“I think vaccination is the way forward throughout football.”
Burnley boss Sean Dyche has called for fast-tracked introductions of the Covid-19 vaccines in football as he feels it “would be good for football”.
Dyche has suggested that the money saved on testing could be distributed back into the NHS to benefit others.
Dyche: Footballers should be fast-tracked for vaccines to save NHS money.
Speaking ahead of Saturday’s FA Cup home clash against MK Dons, the 49-year-old revealed there were “a couple” of Covid-19 cases in the Clarets camp.
Dyche also stressed that he wasn’t insisting that footballers should be placed above “the essential people who need vaccinations” such as key workers, the elderly and the vulnerable but wished to look at the big picture and felt that the move would ensure that football remained “a competitive industry”.
“I think vaccination is the way forward throughout football,” he told a press conference.
“I can only talk for the Premier League because I’m in the Premier League, but I think it would be good for football.
“I appreciate some people will be surprised by that comment, but if you think about it rationally, we are all going to get vaccinated.
“A lot of people wanted football back…the cash it generates through tax, the well-being of what the players do many times has been seen…there’s a lot of good going through football.
“The amount of money being spent on testing in the Premier League, if that money was channelled back into the NHS and the vaccinations system, surely that’s a better place to be than it is just continuing testing a load of footballers two, three, four times a week.

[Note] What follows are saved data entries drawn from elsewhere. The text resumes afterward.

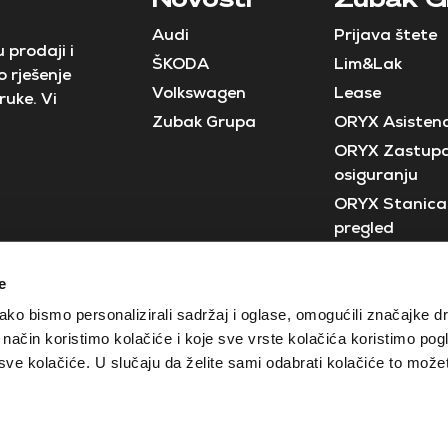
Audi
Prijava štete
 prodaji i
ŠKODA
Lim&Lak
 rješenje
Volkswagen
Lease
ruke. Vi
Zubak Grupa
ORYX Asistenc
ORYX Zastupa
osiguranju
ORYX Stanica 
pregled
Neostar
e
Crobus
ko bismo personalizirali sadržaj i oglase, omogućili značajke d
ji način koristimo kolačiće i koje sve vrste kolačića koristimo pog
e kolačiće. U slučaju da želite sami odabrati kolačiće to možete
Izjava o zaštiti privatnosti
Opći uvjeti poslovanja
Gorica
Varaždin
Osijek
Sisak
Pože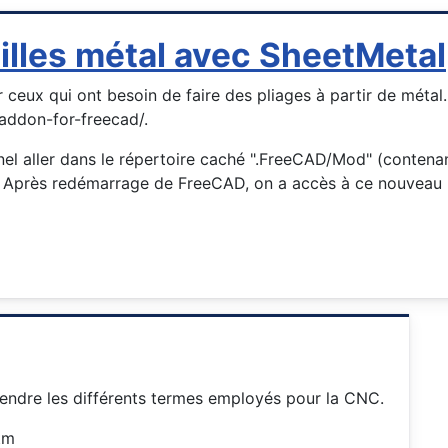
illes métal avec SheetMetal
ceux qui ont besoin de faire des pliages à partir de métal.
addon-for-freecad/.
nnel aller dans le répertoire caché ".FreeCAD/Mod" (contenan
. Après redémarrage de FreeCAD, on a accès à ce nouveau
prendre les différents termes employés pour la CNC.
tm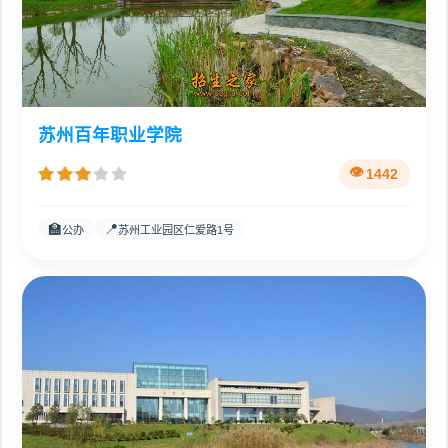
苏州百年职业学院
1442
🏫
📍
公办
苏州工业园区仁爱路1号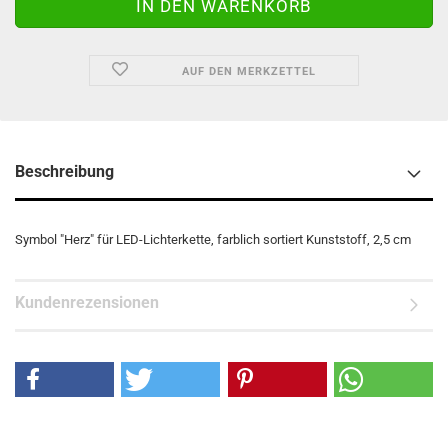
AUF DEN MERKZETTEL
Beschreibung
Symbol "Herz" für LED-Lichterkette, farblich sortiert Kunststoff, 2,5 cm
Kundenrezensionen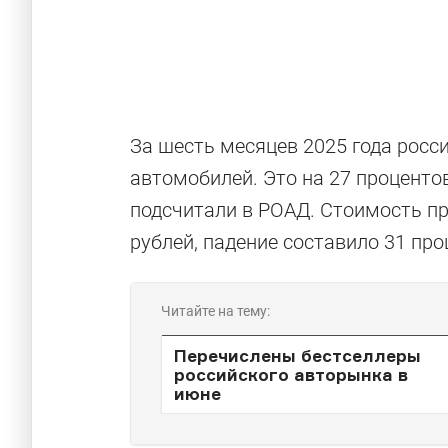
За шесть месяцев 2025 года росс
автомобилей. Это на 27 процентов
подсчитали в РОАД. Стоимость п
рублей, падение составило 31 про
Читайте на тему:
Перечислены бестселлеры
российского авторынка в
июне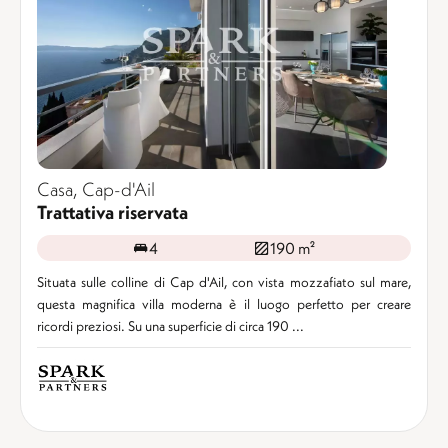
Casa, Cap-d'Ail
Trattativa riservata
4
190 m²
Situata sulle colline di Cap d'Ail, con vista mozzafiato sul mare,
questa magnifica villa moderna è il luogo perfetto per creare
ricordi preziosi. Su una superficie di circa 190 ...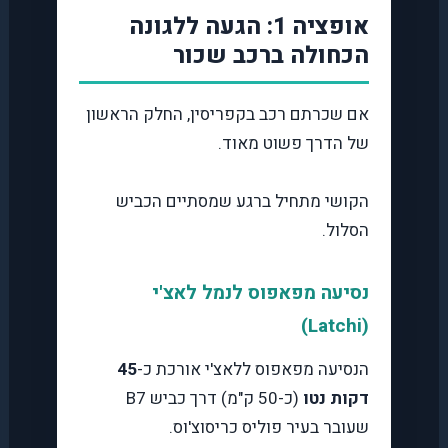
אופציה 1: הגעה ללגונה
הכחולה ברכב שכור
אם שכרתם רכב בקפריסין, החלק הראשון
של הדרך פשוט מאוד.
הקושי מתחיל ברגע שמסתיים הכביש
הסלול.
נסיעה מפאפוס לנמל לאצ'י
(Latchi)
הנסיעה מפאפוס ללאצ'י אורכת כ-
45
דקות נטו
(כ-50 ק"מ) דרך כביש B7
שעובר בעיר פוליס כריסוצ'וס.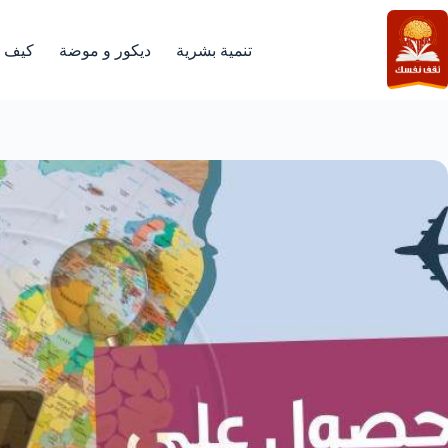
لتجاوز
لى
لمحتوى
تنمية بشرية
ديكور و موضة
كيف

“I appreciate there’ll be some people who say, ‘why should footballers get vaccinated?’, but…if there’s 20 Premier League clubs and 100 vaccinations at a club, let’s say, I would imagine the payback to the system, the NHS and the vaccination system, financially, would be considerable.”
Dyche also felt that vaccinations would bolster football as an industry.
“I’m told if you are vaccinated, you don’t need to keep testing,” he continued.
“So therefore if the testing diminishes, that money could be used for a much better cause in my opinion, and therefore football stays a competitive industry rather than what it might end up, a skewed industry, because of players missing from games.
“I appreciate there will be people who disagree with me, probably wholeheartedly, but I just think the balance of getting some vaccinations quicker throughout football, the payback would be enormous.”